About this task:
Every line containing "IPTV" should be copied out. Go through the entries and find them.

= = = = = = =

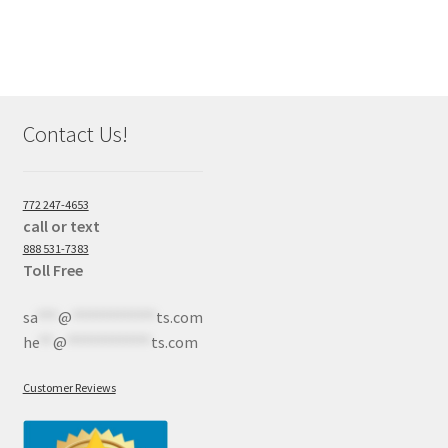
Contact Us!
772 247-4653
call or text
888 531-7383
Toll Free
sa
***
@
************
ts.com
he
**
@
************
ts.com
Customer Reviews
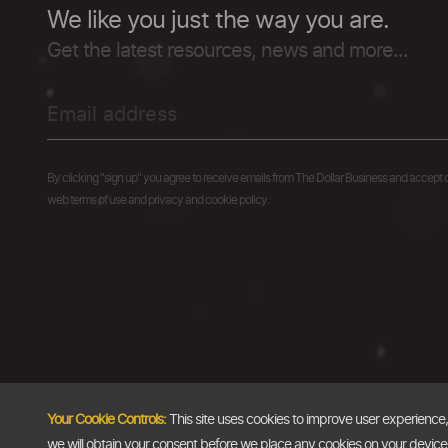
We like you just the way you are.
Get the latest resources, news and more...
By clicking "sign up" you agree to receive emails from The Dollar Business and accept 
web terms of use and privacy and cookie policy.
Your Cookie Controls:
This site uses cookies to improve user experience
we will obtain your consent before we place any cookies on your device th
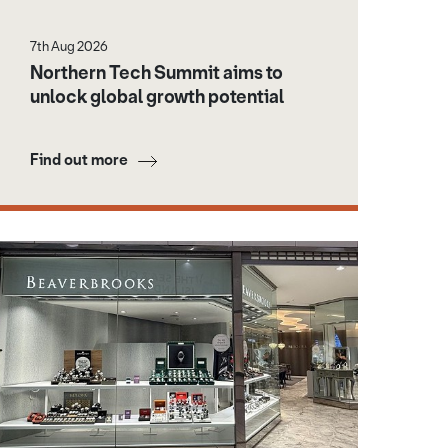
7th Aug 2026
Northern Tech Summit aims to
unlock global growth potential
Find out more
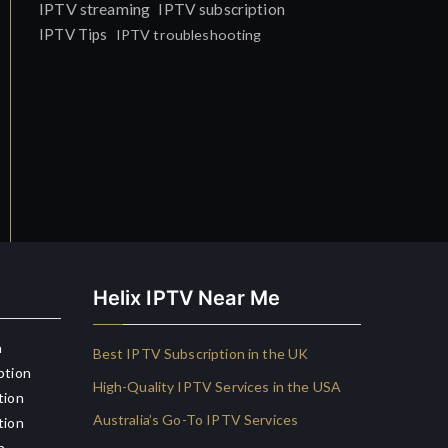
IPTV streaming
IPTV subscription
IPTV Tips
IPTV troubleshooting
Helix IPTV Near Me
n
Best IPTV Subscription in the UK
ption
High-Quality IPTV Services in the USA
tion
Australia’s Go-To IPTV Services
tion
n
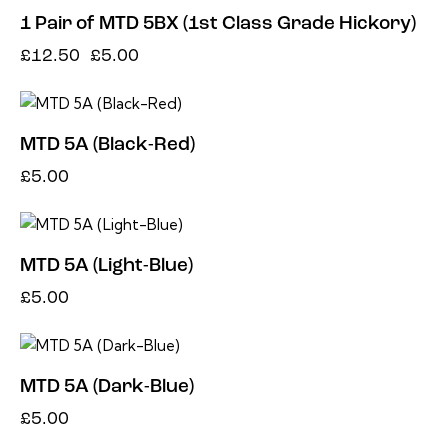
1 Pair of MTD 5BX (1st Class Grade Hickory)
£
12.50
£
5.00
MTD 5A (Black-Red)
£
5.00
MTD 5A (Light-Blue)
£
5.00
MTD 5A (Dark-Blue)
£
5.00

= = = = = = =

Solution to this exercise:
IPTV streaming
IPTV subscription
IPTV Tips
IPTV troubleshooting
Helix IPTV Near Me
Best IPTV Subscription in the UK
High-Quality IPTV Services in the USA
Australia’s Go-To IPTV Services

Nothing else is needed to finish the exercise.